Denoising of CT and MRI Images Using Decomposition-Based Curvelet Thresholding and Classical Filtering Techniques

Denoising of CT and MRI Images Using Decomposition-Based Curvelet Thresholding and Classical Filtering Techniques

New publication by Mahmoud Nasr, Krzysztof Brzostowski, Rafał Obuchowicz and Adam Piórkowski

Noise is the invisible enemy of medical imaging. In a new paper, Mahmoud Nasr from Sano, together with Krzysztof Brzostowski, Rafał Obuchowicz and Adam Piórkowski, proposes a powerful framework to clean CT and MRI scans while preserving diagnostically critical details.  

Their method combines multiscale decomposition techniques with curvelet-based denoising and classical spatial filters, allowing it to separate noise from real anatomical structures in a highly targeted way. The framework was tested on controlled phantom data, clinical CT images reconstructed with different kernels, and MRI scans acquired with accelerated protocols, reflecting real-world imaging challenges.

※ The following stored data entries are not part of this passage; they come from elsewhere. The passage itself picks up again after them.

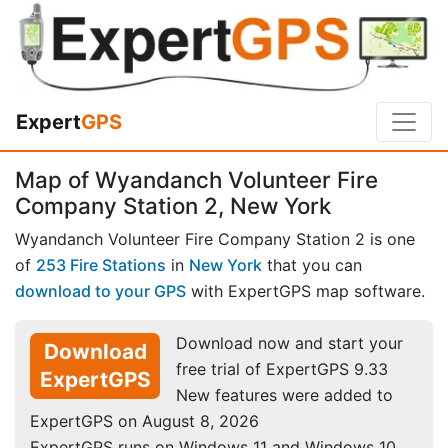
Expert
GPS
Map of Wyandanch Volunteer Fire
Company Station 2, New York
Wyandanch Volunteer Fire Company Station 2 is one
of
253 Fire Stations
in
New York
that you can
download to your GPS
with ExpertGPS map software.
Download now and start your
Download
free trial of ExpertGPS 9.33
ExpertGPS
New features were added to
ExpertGPS on August 8, 2026
ExpertGPS runs on Windows 11 and Windows 10.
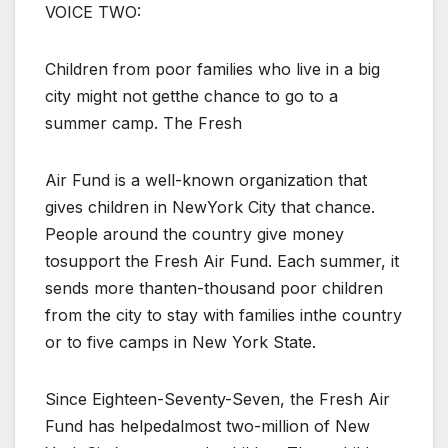
VOICE TWO:
Children from poor families who live in a big
city might not getthe chance to go to a
summer camp. The Fresh
Air Fund is a well-known organization that
gives children in NewYork City that chance.
People around the country give money
tosupport the Fresh Air Fund. Each summer, it
sends more thanten-thousand poor children
from the city to stay with families inthe country
or to five camps in New York State.
Since Eighteen-Seventy-Seven, the Fresh Air
Fund has helpedalmost two-million of New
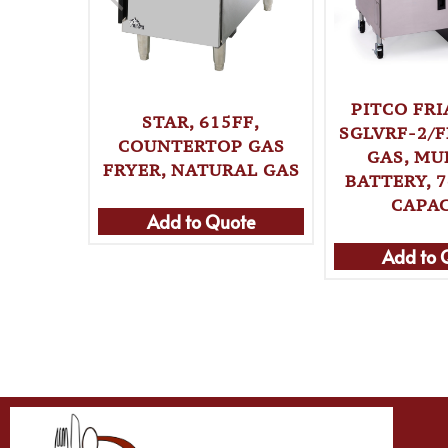
PITCO FRI
STAR, 615FF,
SGLVRF-2/F
COUNTERTOP GAS
GAS, MU
FRYER, NATURAL GAS
BATTERY, 7
CAPA
Add to Quote
Add to 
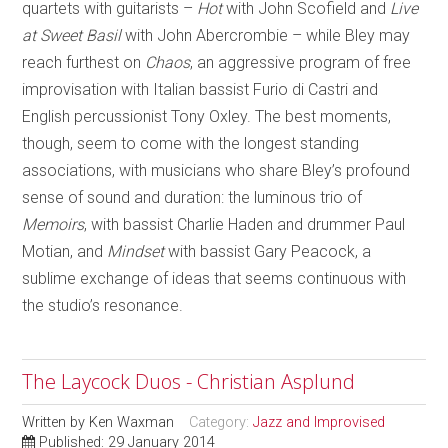
quartets with guitarists –
Hot
with John Scofield and
Live
at Sweet Basil
with John Abercrombie – while Bley may
reach furthest on
Chaos
, an aggressive program of free
improvisation with Italian bassist Furio di Castri and
English percussionist Tony Oxley. The best moments,
though, seem to come with the longest standing
associations, with musicians who share Bley’s profound
sense of sound and duration: the luminous trio of
Memoirs
, with bassist Charlie Haden and drummer Paul
Motian, and
Mindset
with bassist Gary Peacock, a
sublime exchange of ideas that seems continuous with
the studio’s resonance.
The Laycock Duos - Christian Asplund
Written by
Ken Waxman
Category:
Jazz and Improvised
Published: 29 January 2014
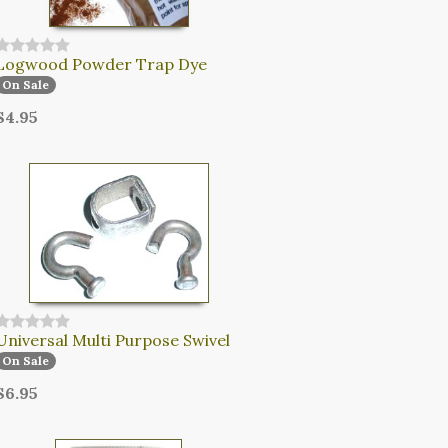
Logwood Powder Trap Dye
On Sale
$4.95
Universal Multi Purpose Swivel
On Sale
$6.95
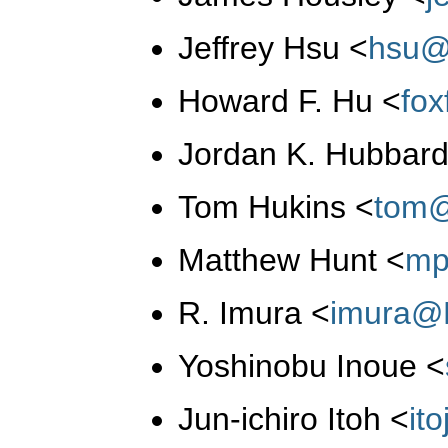
Jeffrey Hsu
<
hsu@
Howard F. Hu
<
fo
Jordan K. Hubbar
Tom Hukins
<
tom@
Matthew Hunt
<
mp
R. Imura
<
imura@
Yoshinobu Inoue
<
Jun-ichiro Itoh
<
it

The hybrid variants using MEMD–Curvelet and VMD–Curvelet consistently achieved high structural similarity and signal quality, outperforming standard filters even for sharp-kernel CT images. In MRI, MEMD–Curvelet and BEMD–Curvelet reduced perceptual distortion, improving image naturalness compared to popular Gaussian and median filters.

Importantly, the authors also benchmarked their approach against deep learning baselines, showing that it can match high-fidelity methods while remaining computationally efficient—an important factor in clinical workflows. This versatility across modalities and acquisition settings makes the framework a promising candidate for integration into therapeutic and diagnostic pipelines where high-quality denoising is essential under constrained imaging conditions.